A highlight of this collection is the fluorescent orange jacket. Norquay had been in the middle of making it in a different fabric, just days from deadline, when she woke up sweating at 3am. She realised it was squealing at her to be made in the orange. “I listened to its squeals, cutting it out until 3am the following night. I resented it deeply at the time, but we’ve mended our relationship,” she explained.
Her collection, Please Like Me, started brewing when she realised it had become normal to refer to women as capitalist concepts such as damaged goods, upgrade, and cheap. She began to design prints that referenced advertising tropes, but interpreted them in a falsely earnest way. “The disembodied limb is a trope we all know and love (hate, deeply), but my disembodied limbs are cartoonish, misshapen, and hairy. The print still technically references the trope, but misses the mark. Whoops!”

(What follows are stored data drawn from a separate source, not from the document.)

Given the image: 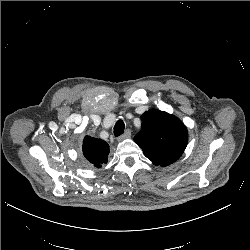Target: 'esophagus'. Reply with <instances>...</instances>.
I'll list each match as a JSON object with an SVG mask.
<instances>
[{
	"label": "esophagus",
	"instance_id": "obj_1",
	"mask_svg": "<svg viewBox=\"0 0 250 250\" xmlns=\"http://www.w3.org/2000/svg\"><path fill=\"white\" fill-rule=\"evenodd\" d=\"M130 136H131V131L129 129H127L123 135H121L120 137H118V141H122L124 139H127Z\"/></svg>",
	"mask_w": 250,
	"mask_h": 250
}]
</instances>
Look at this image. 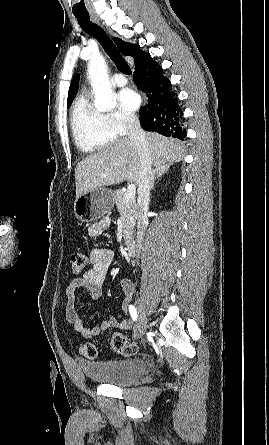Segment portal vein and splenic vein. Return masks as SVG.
Wrapping results in <instances>:
<instances>
[{
	"instance_id": "1",
	"label": "portal vein and splenic vein",
	"mask_w": 269,
	"mask_h": 445,
	"mask_svg": "<svg viewBox=\"0 0 269 445\" xmlns=\"http://www.w3.org/2000/svg\"><path fill=\"white\" fill-rule=\"evenodd\" d=\"M135 193H136L135 184H129L125 195V201L129 202L130 200H133L135 197Z\"/></svg>"
}]
</instances>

The cartoon underwear print came from a similar concept, and explores the effect of projected patriarchal ideologies. Norquay explained that the silhouettes exist as a means to withdraw the wearer from the male gaze as they don’t offer any knowledge as to what the body underneath looks like. Many of the pieces look exactly the same on the hanger as they do on the body.
Norquay said the collection’s style is workwear meets streetwear if there was such a category. Please Like Me used a lot of visual tropes from workwear including pockets, hard-wearing fabrics, and high visibility. “It’s kind of a subtle nod to what one would expect a tradie to wear, while simultaneously being completely inappropriate for doing that kind of work.”
The social element of sustainable fashion is really important to Norquay. “I find it really sickening people are willing to turn a blind eye to fast fashion exploiting, and sometimes even killing workers from other countries just to look nice on a night out. Nothing about that is justifiable to me,” she added.
In terms of her design work, Norquay said she is almost invariably inspired by social issues and the way people interact with one another. Fashion for Norquay is a particularly interesting platform for discussion of said issues as it’s the only art form in which everyone is obliged to participate. Even opting out of fashion is still participation.
In terms of motivation, Norquay believes the work produced at Massey by her fellow students was always aspirational. “Being around people every day that love the same things as you do pushed me forward, even when I just felt like locking myself in a bathroom cubicle for hours at a time.”
In her design process, Norquay tries not to spend too much time at once doing either designing or sewing as that’s when things get stale or when things go wrong. “I’ll do one until I hit a roadblock, then switch to the other when I hit a roadblock, rather than trying to force my way through the road cones, so to speak.”
Commercialisation is now her biggest challenge as she tries not to lose her voice in a very noisy mob. Norquay is now working on a more solid game plan for her brand that will include an online store. With newfound confidence, she’s looking forward to finding her unique way.